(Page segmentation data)
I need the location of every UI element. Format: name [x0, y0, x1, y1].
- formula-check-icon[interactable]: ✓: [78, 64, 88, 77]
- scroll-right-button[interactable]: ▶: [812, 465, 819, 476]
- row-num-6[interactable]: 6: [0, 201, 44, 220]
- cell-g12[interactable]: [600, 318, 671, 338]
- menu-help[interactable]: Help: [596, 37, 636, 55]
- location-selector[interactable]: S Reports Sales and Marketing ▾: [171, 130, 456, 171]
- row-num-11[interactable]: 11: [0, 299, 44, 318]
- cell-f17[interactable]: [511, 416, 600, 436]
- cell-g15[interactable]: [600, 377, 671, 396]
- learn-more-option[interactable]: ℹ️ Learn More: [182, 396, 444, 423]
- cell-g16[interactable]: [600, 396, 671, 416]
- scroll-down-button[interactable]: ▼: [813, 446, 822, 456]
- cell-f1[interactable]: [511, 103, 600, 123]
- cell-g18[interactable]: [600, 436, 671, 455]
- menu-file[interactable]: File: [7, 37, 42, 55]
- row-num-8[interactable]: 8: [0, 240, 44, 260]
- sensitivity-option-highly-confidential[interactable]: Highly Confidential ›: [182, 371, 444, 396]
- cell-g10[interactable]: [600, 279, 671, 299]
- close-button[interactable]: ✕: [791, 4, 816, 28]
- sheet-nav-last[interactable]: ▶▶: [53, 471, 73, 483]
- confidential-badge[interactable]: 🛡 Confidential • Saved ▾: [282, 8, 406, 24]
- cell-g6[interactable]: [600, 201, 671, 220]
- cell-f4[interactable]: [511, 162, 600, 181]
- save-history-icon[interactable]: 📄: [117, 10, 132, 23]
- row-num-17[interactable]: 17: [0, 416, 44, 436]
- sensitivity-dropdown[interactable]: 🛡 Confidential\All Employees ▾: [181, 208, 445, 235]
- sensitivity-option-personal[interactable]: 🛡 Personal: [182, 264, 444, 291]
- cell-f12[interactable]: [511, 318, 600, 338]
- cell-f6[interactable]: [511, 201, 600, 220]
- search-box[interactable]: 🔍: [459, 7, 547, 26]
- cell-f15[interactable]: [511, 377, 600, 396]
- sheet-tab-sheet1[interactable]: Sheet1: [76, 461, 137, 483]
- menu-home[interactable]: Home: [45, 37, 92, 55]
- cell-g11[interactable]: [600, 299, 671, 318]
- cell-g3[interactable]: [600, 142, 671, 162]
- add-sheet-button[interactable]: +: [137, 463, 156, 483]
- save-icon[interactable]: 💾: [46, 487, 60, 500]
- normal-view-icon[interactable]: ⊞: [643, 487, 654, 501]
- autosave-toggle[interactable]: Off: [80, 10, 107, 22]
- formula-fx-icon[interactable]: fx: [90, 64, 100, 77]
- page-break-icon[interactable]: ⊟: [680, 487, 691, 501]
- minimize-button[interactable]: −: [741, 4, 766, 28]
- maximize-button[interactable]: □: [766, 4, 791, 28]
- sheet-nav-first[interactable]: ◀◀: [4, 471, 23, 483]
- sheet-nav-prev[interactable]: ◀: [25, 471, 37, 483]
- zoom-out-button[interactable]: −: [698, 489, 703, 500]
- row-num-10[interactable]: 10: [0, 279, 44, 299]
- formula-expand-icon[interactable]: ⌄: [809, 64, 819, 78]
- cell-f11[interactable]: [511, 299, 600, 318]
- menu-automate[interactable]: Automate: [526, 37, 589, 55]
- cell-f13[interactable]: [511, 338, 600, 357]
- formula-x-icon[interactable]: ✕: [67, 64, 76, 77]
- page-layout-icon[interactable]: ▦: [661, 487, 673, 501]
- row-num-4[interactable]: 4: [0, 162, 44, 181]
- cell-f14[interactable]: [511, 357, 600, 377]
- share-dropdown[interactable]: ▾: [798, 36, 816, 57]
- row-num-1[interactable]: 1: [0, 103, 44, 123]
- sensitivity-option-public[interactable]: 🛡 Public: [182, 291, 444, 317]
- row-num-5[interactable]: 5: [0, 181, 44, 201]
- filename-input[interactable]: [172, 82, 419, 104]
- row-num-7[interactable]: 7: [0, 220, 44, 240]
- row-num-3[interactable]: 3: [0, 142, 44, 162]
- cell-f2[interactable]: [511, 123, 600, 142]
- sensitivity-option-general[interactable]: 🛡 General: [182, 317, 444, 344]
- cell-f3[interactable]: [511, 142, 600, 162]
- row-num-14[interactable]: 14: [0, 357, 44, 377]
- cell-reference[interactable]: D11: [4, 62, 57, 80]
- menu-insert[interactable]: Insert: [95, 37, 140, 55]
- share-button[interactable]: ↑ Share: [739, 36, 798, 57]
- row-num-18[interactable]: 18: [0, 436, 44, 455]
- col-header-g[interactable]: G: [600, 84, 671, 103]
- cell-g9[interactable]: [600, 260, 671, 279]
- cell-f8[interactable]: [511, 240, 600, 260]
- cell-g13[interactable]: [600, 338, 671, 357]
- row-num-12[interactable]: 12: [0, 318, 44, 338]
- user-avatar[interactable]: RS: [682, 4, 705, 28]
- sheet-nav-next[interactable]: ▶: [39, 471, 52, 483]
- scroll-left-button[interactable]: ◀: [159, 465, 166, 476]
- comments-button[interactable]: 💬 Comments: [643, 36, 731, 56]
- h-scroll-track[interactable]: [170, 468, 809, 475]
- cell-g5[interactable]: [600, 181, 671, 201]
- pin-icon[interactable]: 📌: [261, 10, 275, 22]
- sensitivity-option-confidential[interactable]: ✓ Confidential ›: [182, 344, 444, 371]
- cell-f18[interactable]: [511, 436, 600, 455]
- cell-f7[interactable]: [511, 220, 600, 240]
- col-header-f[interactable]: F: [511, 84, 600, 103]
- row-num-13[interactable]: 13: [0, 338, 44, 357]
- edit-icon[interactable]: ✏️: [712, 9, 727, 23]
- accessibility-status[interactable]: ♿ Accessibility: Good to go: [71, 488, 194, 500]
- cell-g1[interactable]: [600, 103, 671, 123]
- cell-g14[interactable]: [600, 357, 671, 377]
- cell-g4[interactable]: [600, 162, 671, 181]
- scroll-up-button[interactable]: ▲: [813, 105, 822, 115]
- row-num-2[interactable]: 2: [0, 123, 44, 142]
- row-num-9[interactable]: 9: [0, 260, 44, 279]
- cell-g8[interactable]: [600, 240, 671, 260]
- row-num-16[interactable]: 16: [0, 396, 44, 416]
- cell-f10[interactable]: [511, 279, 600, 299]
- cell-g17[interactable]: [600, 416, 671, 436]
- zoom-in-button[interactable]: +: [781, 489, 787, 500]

## EXERCISE DESCRIPTION
Scan the lines above for the word "dropdown". Return each one that has it.

## SOLUTION TO THIS EXERCISE
- sensitivity-dropdown[interactable]: 🛡 Confidential\All Employees ▾: [181, 208, 445, 235]
- share-dropdown[interactable]: ▾: [798, 36, 816, 57]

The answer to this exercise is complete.